James Murray, deputy mayor for housing and residential development, admitted that the report was a stark reminder of the scale of the challenge of building homes for Londoners.
"We know that boosting the supply of new homes will take time and means all levels of government need to work with the industry to offer greater certainty and support.
“Sadiq is committed to working with the government, London boroughs, homebuilders, developers and others to make sure we get building more new homes of all types in the capital."
‘The brakes would need to be applied at some point’
Development Finance Today sought the reactions of London property professionals and Bob Sturges, head of PR and communications at Fortwell Capital, explained that London enjoyed a new-build boom following the 2008 financial crisis.

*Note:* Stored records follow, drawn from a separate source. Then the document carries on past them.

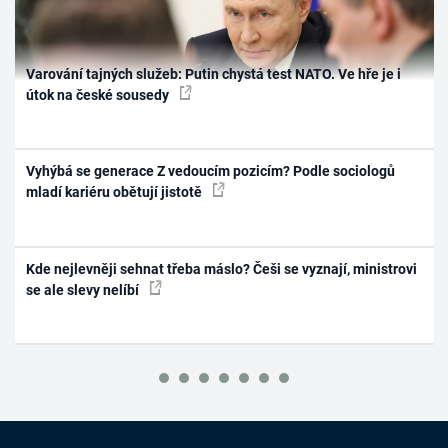
Varování tajných služeb: Putin chystá test NATO. Ve hře je i
útok na české sousedy
Vyhýbá se generace Z vedoucím pozicím? Podle sociologů
mladí kariéru obětují jistotě
Kde nejlevněji sehnat třeba máslo? Češi se vyznají, ministrovi
se ale slevy nelíbí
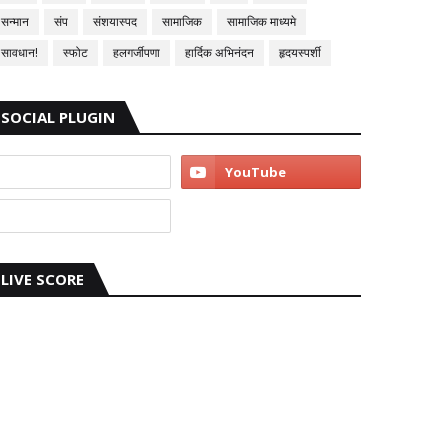
सन्मान
संप
संशयास्पद
सामाजिक
सामाजिक माध्यमे
सावधान!
स्फोट
हलगर्जीपणा
हार्दिक अभिनंदन
हृदयस्पर्शी
SOCIAL PLUGIN
LIVE SCORE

“But it was obvious to informed observers that this couldn't be sustained indefinitely and that the brakes would need to be applied at some point.
“That point was reached at the beginning of this year.
"Not only was the central London market becoming visibly over-supplied, but prices in certain areas, and for certain types of property, had become detached from reality.”
‘It is not surprising that the number of new-build starts has cratered’
Sam Howard, COO at Regentsmead, felt that the central London housing market had seen the perfect storm of higher transaction taxes, economic uncertainty and political turbulence during 2016.
“When you take into account higher stamp duty, additional 3% levy on second homes, tighter mortgage lending and crucially the double whammy of overseas buyers facing domestic economic troubles and the UK voting for Brexit it is not surprising that the number of new-build starts has cratered.
“Throw into the mix some tension between the government’s national Starter Homes policy and plans by Sadiq Khan, the mayor of London, to demand that 50% of new homes in the capital are ‘affordable’, [and it] explains why developers are holding back until the outlook is clearer.”
Looking at how to kick-start new-build projects, Sam added: “To increase new-build starts, developers need to be given the confidence that they have the right mix of funding, national and local government policy and economic and political stability.”
‘New-build numbers will bounce back in central London’
James Bloom, managing director of development finance at Masthaven, felt that London would always be a desirable place to live.
“Given the constant demand for new homes, we expect construction to improve over time.
“Construction in central London will improve over the long-term with the weakening pound, and there is also potential for improvement with stamp duty reform in the future.”
Meanwhile, Bob felt that one day the industry would look back on this period of reduced activity as a welcome reality check and despite some suffering, others will take a chance to explore new markets.
"New-build numbers will bounce back in central London.
“Overseas investors – unwelcome to some – are already being encouraged by the devalued pound.
“But we have to be realistic: space is limited, demand high, planning rules cumbersome, and finding funding more of a challenge than of late.
“A new mini-boom should therefore be discounted for now."